It might also be prudent to have on hand a surplus of intelligence, but if the tone and quality of the colonel's thought is representative of what passes for wisdom in the head of the American government, where then is the hope of confronting the "hugely complex" challenges of the twenty-first century with anything other than a childish belief in magic? After reading the transcript of the presentation to the New America Foundation, I watched the rerun of the television broadcast, which, unhappily, didn't correct the impression of a charismatic Christian speaking in tongues. I could see that the colonel was probably a very nice man, earnest and well-intentioned, proceeding diligently from power point to power point, here to help and not to hurt, but so lost in the ritual language of bureaucratic abstraction that although he presumably knew what he was talking about, he undoubtedly didn't know that what he was talking about wasn't worth knowing.
More than once he repeated a dire warning with the emphasis of implied exclamation points ("problems are brewing! problems are brewing! ... My army right now is truly in bad shape - truly in bad shape!"), but when something goes wrong in America it isn't because anybody in government means to lie, cheat, steal, commit murder, or otherwise do harm. How could they? They're Americans and therefore good. It's never the people who are at fault; it's because the system is "dysfunctional", because the intelligence agencies "don't share", "never talk to each other", don't grasp the fact that everybody's "got to work together ... under leadership they trust and leadership that on basic issues they agree with ..."
It wasn't until I'd read through the colonel's cri de coeur for a second and third time that I began to understand how it could happen that so many of Washington's nominally well-informed politicians and journalists suffered so massive an intelligence failure prior to the invasion of Iraq, or why the same cloud of unknowing hadn't descended on the conversation in New York.

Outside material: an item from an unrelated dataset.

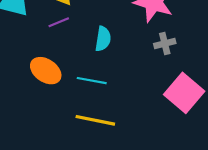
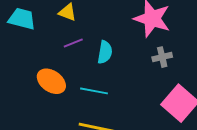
purple line: (59, 22) -> (73, 43), moved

By late January 2003, six weeks before the bombs fell on Baghdad, the Bush Administration's stated reasons for going to war already had been shown to be fraudulent, and despite the news media's doing their patriotic best not to notice what was wrong with the sales pitch, the swindle was a matter of public record - Andrew Card, the President's chief of staff, had suggested to the New York Times in September of 2002 that the timing of the assault on Baghdad was mostly a matter of marketing; the UN weapons inspectors during the autumn of that year had made numerous journeys to Iraq, finding no instruments of mass destruction; Saddam Hussein's supposed connection to Al Qaeda was clearly illusory; Vice President Cheney's intelligence operatives and those under contract to the CIA were quarreling openly in the newspapers about the data gathered from sources dubious and self-serving, reliable only to the extent that they could be trusted to say what they had been paid to say.

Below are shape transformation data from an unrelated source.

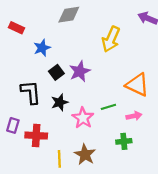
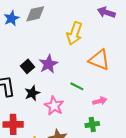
blue star: (42, 48) -> (11, 18), moved
orange triangle: (137, 85) -> (99, 60), moved
green line: (108, 107) -> (77, 86), moved, turned 48

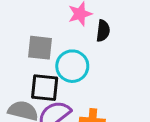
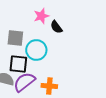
black semicircle: (103, 31) -> (56, 27), turned 136

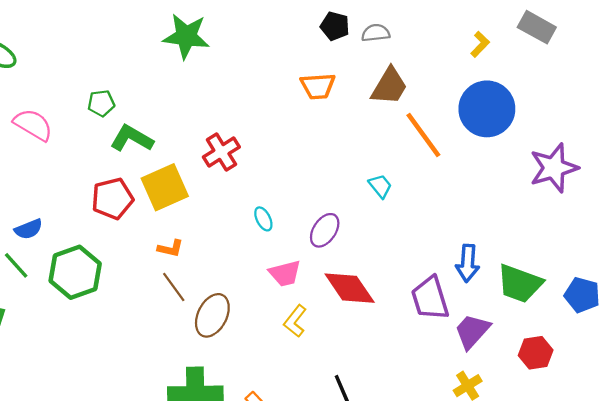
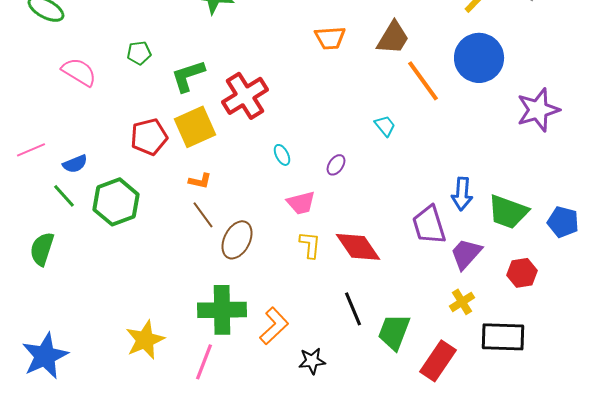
green L-shape: (132, 138) -> (188, 76), moved, turned -48
red cross: (221, 152) -> (245, 96), size x1.4
purple ellipse: (325, 230) -> (336, 165), size x0.7
red diamond: (350, 288) -> (358, 247), moved
yellow L-shape: (295, 321) -> (310, 245), turned 148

The available facts were consistent with what was known at the time about the Bush Administration's will to power and with what could be reasonably inferred about its commercial motive and imperial intent, the postulates easily enough obtained merely by numbering the false statements in any one of President Bush's speeches, or simply by watching the Pentagon press briefings at which Secretary of Defense Donald Rumsfeld's attitude implied that the waging of war in Central Asia really wasn't much different than playing a video game in a penny arcade aboard the USS Franklin D Roosevelt. Nobody needed access to privileged gossip or a talent for interpreting aerial reconnaissance photographs to know that the President wanted a war in Iraq, that he possessed the means to get what he wanted (a cowed legislature, an accommodating press, an inert electorate), and that it didn't matter what reasons were given for the blitzkrieg - exporting democracy, winning World Wars III and IV, saving Israel, protecting America, bringing the Christian faith to heathen Islam, et cetera - as long as they came wrapped with the ribbon of the American flag.
Such at least was the general understanding on the part of the many people (by some estimates at least 800,000 people) who on February 15 2003, staged street demonstrations in 150 American cities as a way of voicing their skepticism. Maybe they didn't know whether it was the Euphrates or the Tigris River that flowed through Baghdad, but they could recognize the difference between the truth and its expedient equivalents.

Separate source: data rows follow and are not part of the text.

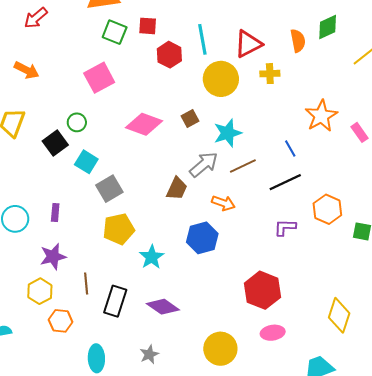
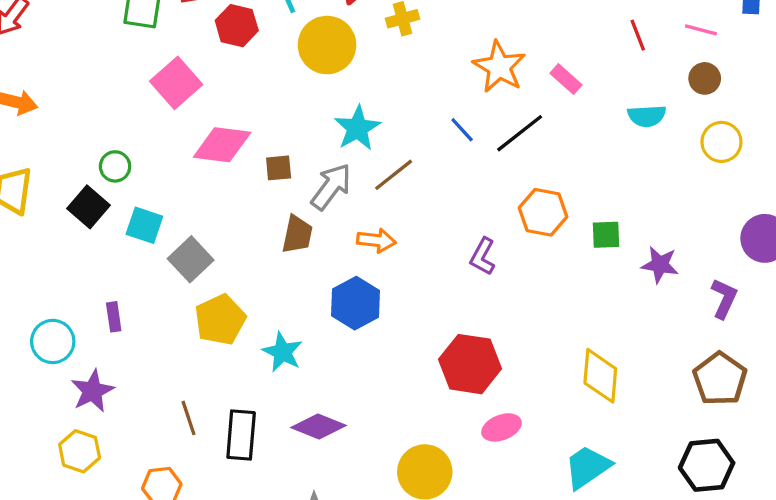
pink square: (99, 78) -> (176, 83), moved
brown square: (190, 119) -> (279, 168), moved, turned 36
black line: (285, 182) -> (520, 133), moved
purple L-shape: (285, 227) -> (483, 256), turned -50
purple star: (53, 257) -> (92, 391), moved
yellow hexagon: (40, 291) -> (80, 451), moved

The capacity to notice the difference and the willingness to act on the observation presuppose the mind and presence of an adult - that is, an individual whose character and moral sense is formed by his or her own thought and experience. Washington these days doesn't have much use for adults; they can't be trusted to go along with the program, play well with others, believe what they read in the newspapers. What is wanted is a quorum of dutiful children, who know that skepticism is wicked and credulity a virtue that also stands and serves as job requirement for their successful rising in the ranks of the government and media bureaucracies. Like the anxious courtiers in feathered hats who once decorated the throne rooms of old Europe, they fit their convictions to the circumstance, borrow their sense and sensibility from the consensus present in the school dormitory or the Senate conference committee, in this year's color scheme or last week's opinion poll. If from time to time the consensus changes (the war in Iraq is good, the war in Iraq is bad), staff officers as well trained as Colonel Wilkerson in the art of devising exit strategies and politicians as willing as Senator John Kerry to change trains know that the American public would rather comfort a child than pardon a criminal or forgive a fool.
Bill Totten http://www.ashisuto.co.jp/english/index.html
Harper's Magazine (January 2006)
"It is not obligatory for a generation to have great men".
- Jose Ortega y Gasset
As it becomes increasingly evident that the war in Iraq isn't likely to lead to a happy, Hollywood ending, an ever larger number of its once-upon-a-time champions - cost-conscious Republicans as well as conscience-stricken Democrats - have begun to suffer increasingly severe shortages of memory. On their better days they can remember that Iraq is a faraway Arab country, famous for its mosques and palm trees, but when asked why Baghdad is burning, or how it has come to pass that 2,096 American soldiers are no longer reporting for work on what in the winter of 2003 was imagined as a movie set, they become anxious and forgetful. Last fall's sudden rise in newly discovered cases of amnesia coincided with the season's news reports about the Bush Administration's having set up the invasion of Iraq behind a screen of flag-waving lies - the CIA misinforming the Pentagon, the Pentagon falsifying its dispatches to the State Department, the White House gulling the Congress, Congress running a shell game on itself.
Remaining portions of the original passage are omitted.